## Directions
For each line below that contains the word "this", make a copy.

________________________________________

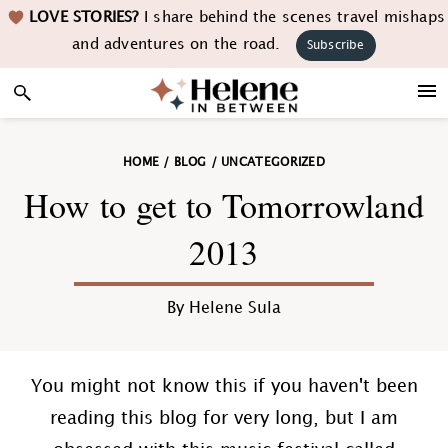
Skip
Skip
Skip
Skip
LOVE STORIES?
I share behind the scenes travel mishaps
to
to
to
to
and adventures on the road.
Subscribe
primary
main
primary
footer
navigation
content
sidebar
HOME
/
BLOG
/
UNCATEGORIZED
How to get to Tomorrowland
2013
By
Helene Sula
You might not know this if you haven't been
reading this blog for very long, but I am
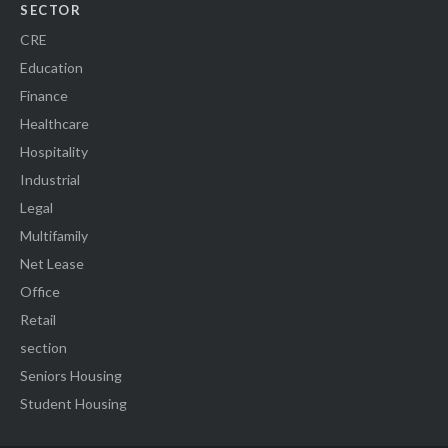
SECTOR
CRE
Education
Finance
Healthcare
Hospitality
Industrial
Legal
Multifamily
Net Lease
Office
Retail
section
Seniors Housing
Student Housing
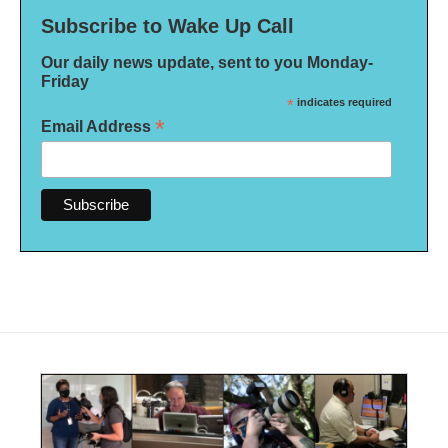
Subscribe to Wake Up Call
Our daily news update, sent to you Monday-
Friday
*
indicates required
*
Email Address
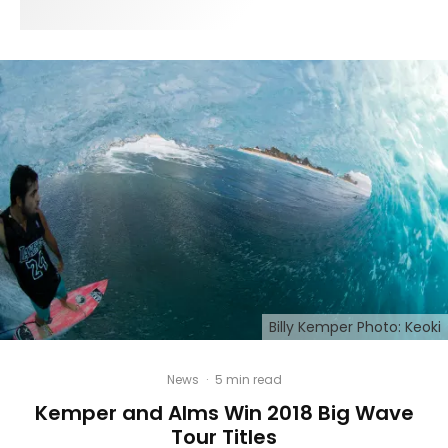
Billy Kemper Photo: Keoki
News
·
5 min read
Kemper and Alms Win 2018 Big Wave
Tour Titles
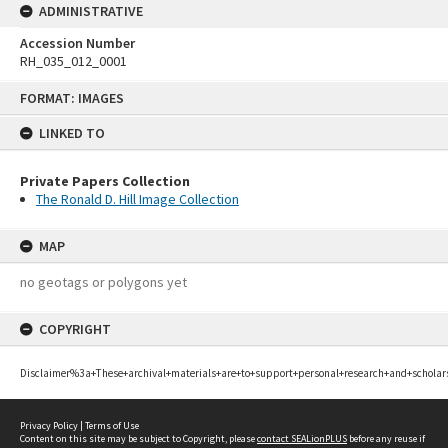
ADMINISTRATIVE
Accession Number
RH_035_012_0001
Skip
FORMAT: IMAGES
to
content
LINKED TO
Private Papers Collection
The Ronald D. Hill Image Collection
MAP
no geotags or polygons yet
COPYRIGHT
Disclaimer%3a+These+archival+materials+are+to+support+personal+research+and+scholar
Privacy Policy
|
Terms of Use
Content on this site may be subject to Copyright, please
contact SEALionPLUS
before any reuse if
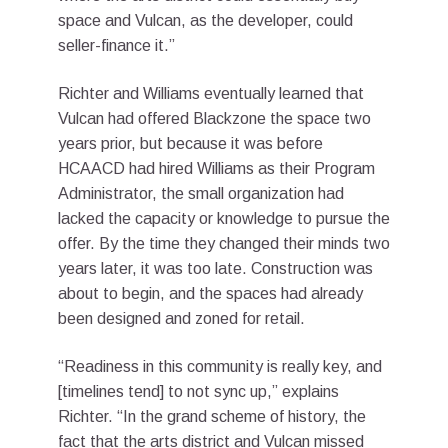
space and Vulcan, as the developer, could
seller-finance it.”
Richter and Williams eventually learned that
Vulcan had offered Blackzone the space two
years prior, but because it was before
HCAACD had hired Williams as their Program
Administrator, the small organization had
lacked the capacity or knowledge to pursue the
offer. By the time they changed their minds two
years later, it was too late. Construction was
about to begin, and the spaces had already
been designed and zoned for retail.
“Readiness in this community is really key, and
[timelines tend] to not sync up,” explains
Richter. “In the grand scheme of history, the
fact that the arts district and Vulcan missed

________________________________________

## Exercise answer
You might not know this if you haven't been
reading this blog for very long, but I am
Content on this site may be subject to Copyright, please
“Readiness in this community is really key, and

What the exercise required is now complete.